For your viewing pleasure, here are some images from a 1995 Merckx brochure I found in my closet.


----------



## atpjunkie (Mar 23, 2002)

*that Vladeraan Yellow MXL*

is one of the ones I desire

mmmmmmm Steel


----------



## bigbill (Feb 15, 2005)

atpjunkie said:


> is one of the ones I desire
> 
> mmmmmmm Steel


Can't have it, I just went out the garage to make sure it was still there.


----------



## atpjunkie (Mar 23, 2002)

*you know all that steel is just gonna rust in the PNW*

it really needs to be beside my Motorola. Hey I have nice Record 9 waiting for it.

how's the Peg?


----------



## CLudlow (Sep 27, 2005)

*Is this Vlaanderen Yellow?*

To be built up as my "main ride" along with the Colnago MX Light


----------



## cannibal (Dec 3, 2004)

*educated guess*



CLudlow said:


> To be built up as my "main ride" along with the Colnago MX Light


Nectar frame and fork, guessing 1998 MX leader based on paint and decal scheme. Additional clue was the Colombus "MXL" decal located on the seat tube near the bottom bracket. Same configuration as mine except the color.

Am I correct about the year?


----------



## cannibal (Dec 3, 2004)

*Yellow is mellow*



atpjunkie said:


> is one of the ones I desire
> 
> mmmmmmm Steel


I like the yellow with brown as well, not so much the color configuration, but the inherent uncommon quality it holds. I have never seen one (MX Leader) on the road in that specific color scheme.
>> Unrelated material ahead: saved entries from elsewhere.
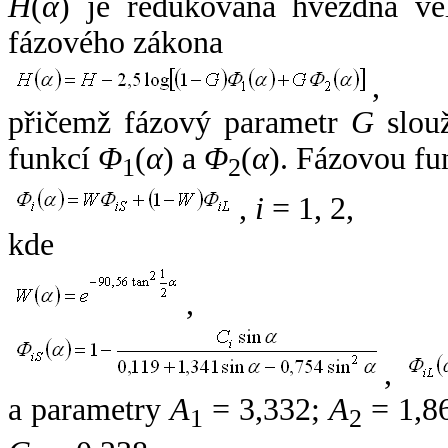
H
(
α
) je redukovaná hvězdná vel
fázového zákona
,
přičemž fázový parametr
G
slouž
funkcí
Φ
(
α
) a
Φ
(
α
). Fázovou fu
1
2
,
i
= 1, 2,
kde
,
,
a parametry
A
= 3,332;
A
= 1,8
1
2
Have you ever seen an MX Leader in, for lack of a better term or description, jolly rancher candy apple green with yellow decals? I believe it's in a 1998 brochure I have. IMHO, it's the bomb, but opinions vary. Once again, I have never seen one live and in color on the road.


----------



## CLudlow (Sep 27, 2005)

cannibal said:


> Nectar frame and fork, guessing 1998 MX leader based on paint and decal scheme. Additional clue was the Colombus "MXL" decal located on the seat tube near the bottom bracket. Same configuration as mine except the color.
> 
> Am I correct about the year?


The info I got from Gita is around that time, so you are most likely correct.  
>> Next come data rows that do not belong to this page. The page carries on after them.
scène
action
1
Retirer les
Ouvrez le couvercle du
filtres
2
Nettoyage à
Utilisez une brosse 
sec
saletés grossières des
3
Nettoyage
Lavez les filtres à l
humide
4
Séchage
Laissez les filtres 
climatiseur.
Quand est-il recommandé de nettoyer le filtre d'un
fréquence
The only decals on it are the MXL, the rust proofing, and the head tube EM. The rest is paint. It was a custom paint job. 
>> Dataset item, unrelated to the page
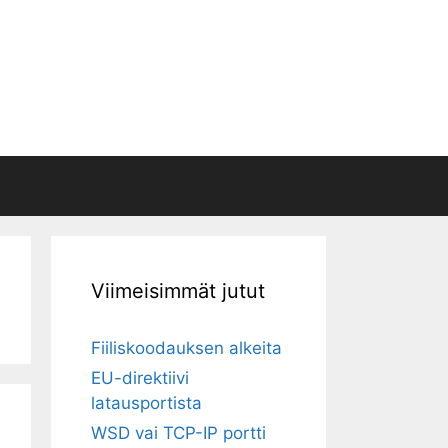
Viimeisimmät jutut
Fiiliskoodauksen alkeita
EU-direktiivi
latausportista
WSD vai TCP-IP portti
Have any ideas about the scheme in my other post?


----------



## atpjunkie (Mar 23, 2002)

*why yes it is*



CLudlow said:


> To be built up as my "main ride" along with the Colnago MX Light


delovely


----------



## atpjunkie (Mar 23, 2002)

*find the Kelme livery*

Deep blue, Apple Green and White

mmmmmmmmmmmmmmmmm


----------



## cannibal (Dec 3, 2004)

*Here's a pic.*



atpjunkie said:


> Deep blue, Apple Green and White
> 
> mmmmmmmmmmmmmmmmm


No year on the brochure but there is a picture on the front cover of it of an of E. Merckx aluminum frame with carbon seat and chain stays. I'm thinking and feeling prior 2000 year. No full carbon frames, predominately aluminum, steel and titanium respectively based on images from brochure. It's bizarre, but no there is no year on the brochure? Check out the MXL in this color. If you have seen one from this generation, let me know. I have not and I love this color scheme.
.


----------



## cannibal (Dec 3, 2004)

*Yes*



CLudlow said:


> The info I got from Gita is around that time, so you are most likely correct.
> 
> The only decals on it are the MXL, the rust proofing, and the head tube EM. The rest is paint. It was a custom paint job.
> 
> Have any ideas about the scheme in my other post?


How about the color scheme I just posted on, "disturbing images for carbon lovers."


----------